You can be certain that when Dell sets out to produce a computer system, they decide on the intended market before they select the first integrated circuit on the motherboard. After they decide what market they want to serve, then they design the machine around this market, with the most important factor being that they will come to market at a price that the intended customer will pay. Only then does machine design proceed and it is then done to those specs and at that price point.
LM appears to have done more or less the same thing with the GS3, although after the reality of the costs became obvious they were forced to price it at the very upper end of the range that they thought they could sell it for (e.g., when the provisionally announced price of ~$2500 went up to $4500).
In the interim, during a period of design and other delays (including UL Certification), Franke, which had bought US distribution rights by purchasing ESI, began to assert control over US distribution, a control that they were obviously entitled to having bought those rights.
In the end, you have a machine that was conceived for the very high end US home market, with the expectation that there would be some "spillover sales" to the rest of the world, since even though most expensive machines in homes are to be found in N. America, there are a small proportion of other potential buyers elsewhere.

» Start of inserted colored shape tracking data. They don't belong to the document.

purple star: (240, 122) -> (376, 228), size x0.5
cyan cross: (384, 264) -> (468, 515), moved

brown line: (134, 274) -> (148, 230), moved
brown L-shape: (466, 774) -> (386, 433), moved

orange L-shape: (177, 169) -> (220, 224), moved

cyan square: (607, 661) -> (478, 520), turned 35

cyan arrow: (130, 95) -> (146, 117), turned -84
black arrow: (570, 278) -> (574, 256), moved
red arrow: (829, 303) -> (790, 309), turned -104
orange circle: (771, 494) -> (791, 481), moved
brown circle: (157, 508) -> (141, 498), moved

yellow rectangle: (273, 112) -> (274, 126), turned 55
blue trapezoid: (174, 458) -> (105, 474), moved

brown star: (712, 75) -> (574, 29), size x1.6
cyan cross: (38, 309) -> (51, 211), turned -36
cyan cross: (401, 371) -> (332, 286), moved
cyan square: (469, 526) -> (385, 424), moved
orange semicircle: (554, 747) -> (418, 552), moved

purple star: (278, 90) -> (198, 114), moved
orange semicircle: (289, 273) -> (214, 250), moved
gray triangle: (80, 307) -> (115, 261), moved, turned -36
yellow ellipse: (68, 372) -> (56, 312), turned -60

Unfortunately for LM, the US distribution system, which they expected to help them by doing it directly, has now changed and they are left with the equivalent of the $3000 home PC, something you might have sold 5 or 7 years ago but wouldn't have a prayer with today, in late 2007.
In addition, one of the major centerpieces of the GS3's new technology is tight temperature control. In Dec. 2007, this has the feel of something about which one might say, "oh, that's oh-so 2004." One has only to read through boards like this to realize that the discussions about shot temperature are a small percentage of what they were a couple or three years ago.
Ergo, I think that if they had it to do over again, LM might have chosen to do this through a separate division that they would have negotiated out of the Franke-ESI purchase, or not to have embarked on the project at all.